Era nell’aria il passaggio dall’arancione all’arancione scuro, in realtà un rossiccio, in sostanza un lockdown di ritorno, con tutte le conseguenze sanitarie, economiche e psicosociali che ne derivano. Il sistema dei tamponi ha mostrato i limiti di chi lo ha concepito e applicato, vertici nazionali in primis. Né si possono escludere quelli domestici, visto tra l’altro che Forlì (27 chilometri da Ravenna e molto meno distante di noi da Imola) si è pur salvata da quest’ultimo oscuramento. La Regione Emilia-Romagna, giudicata tra le migliori d’Italia, la migliore secondo se stessa, ha espresso sì un sostegno meritorio alle imprese economiche nei tavoli Stato-Regioni e messo in campo una discreta organizzazione sanitaria complessiva, mostrando però anche una serie di inefficienze e qualche scivolata. Senza volerle superficialmente addossare ogni responsabilità della recrudescenza virale, la situazione attuale è la seguente, descritta dall’agenzia Adncronos nel suo dispaccio di fine settimana: “Dall’inizio dell’epidemia da Coronavirus, in Emilia-Romagna si sono registrati 258.007 casi di positività, 2.542 in più rispetto a ieri, su un totale di 32.129 tamponi eseguiti nelle ultime 24 ore. La percentuale dei nuovi positivi sul numero di tamponi fatti da ieri è del 7,9%. Purtroppo, si registrano 32 nuovi decessi”.

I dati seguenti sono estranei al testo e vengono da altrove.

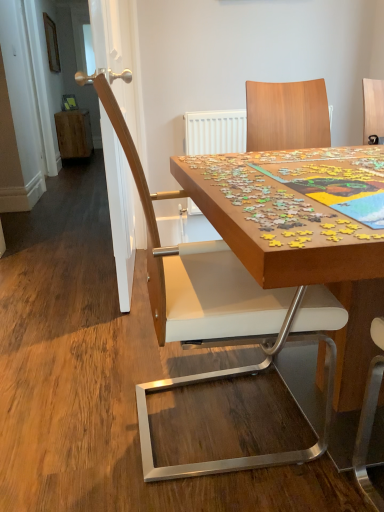 At what (x,y) coordinates should I click in order to perform the action: click on vacant region to the left of white leather chair at left. Please return your answer as a coordinate pair (x, y). This screenshot has width=384, height=512. Looking at the image, I should click on (76, 408). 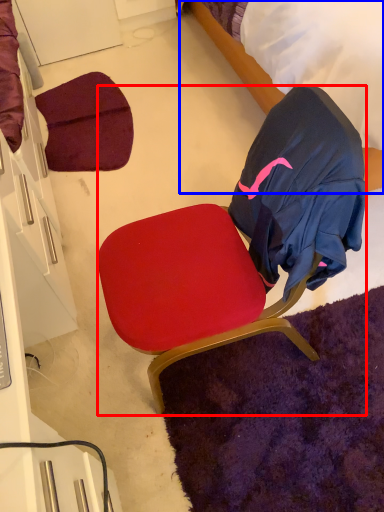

Responsabili invero siamo un po’ tutti, ciascuno per la propria parte, a cominciare dalla diffusa mancanza di senso civico, esibita da troppi cittadini con comportamenti che danneggiano loro stessi e la comunità. Ieri, ad esempio, grazie al tempo soleggiato, il centro di Ravenna brulicava di gente per ogni dove, con formazione di numerosi assembramenti, persone con mascherina abbassata, o anche senza, e con poco o nessun rispetto per la distanza di sicurezza. Non meglio la situazione a Marina di Ravenna. Verso sera, in piazzale Ugo La Malfa sostava una quindicina di giovani in larga parte incuranti di ogni minima cautela protettiva.

Una regola sociologica è che il mancato rispetto delle norme è proporzionale alla mancanza dei controlli, dai quali però la battaglia contro il virus non può prescindere. Ieri, nei posti che ho indicato, non si è visto un agente in divisa che richiamasse almeno gli inadempienti a correggere i loro comportamenti, applicando loro, se renitenti, le dovute sanzioni. Prevenzione e repressione, opportunamente bilanciate, sono un fattore indispensabile di riuscita per ogni campagna volta a fronteggiare situazioni di grave turbamento della vita sociale. Nel momento tragico attuale, che lascerà comunque il nostro paese in condizioni difficili e preoccupanti, la nostra città deve mettere in campo aperto i suoi agenti, come segno di vigilanza attiva delle istituzioni e di monito al senso di responsabilità.